Stored data

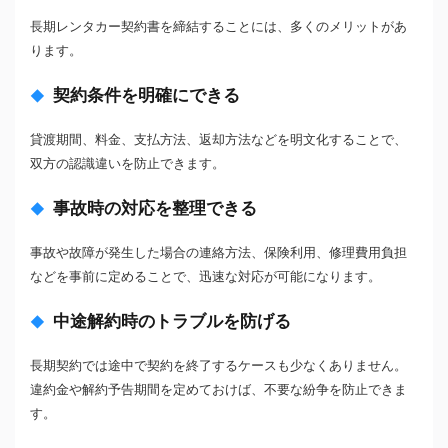
長期レンタカー契約書を締結することには、多くのメリットがあ
ります。
契約条件を明確にできる
貸渡期間、料金、支払方法、返却方法などを明文化することで、
双方の認識違いを防止できます。
事故時の対応を整理できる
事故や故障が発生した場合の連絡方法、保険利用、修理費用負担
などを事前に定めることで、迅速な対応が可能になります。
中途解約時のトラブルを防げる
長期契約では途中で契約を終了するケースも少なくありません。
違約金や解約予告期間を定めておけば、不要な紛争を防止できま
す。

• Exercise brief
Could you reproduce the data above exactly, without its pictures?

• Output for this task
長期レンタカー契約書を締結することには、多くのメリットがあ
ります。
契約条件を明確にできる
貸渡期間、料金、支払方法、返却方法などを明文化することで、
双方の認識違いを防止できます。
事故時の対応を整理できる
事故や故障が発生した場合の連絡方法、保険利用、修理費用負担
などを事前に定めることで、迅速な対応が可能になります。
中途解約時のトラブルを防げる
長期契約では途中で契約を終了するケースも少なくありません。
違約金や解約予告期間を定めておけば、不要な紛争を防止できま
す。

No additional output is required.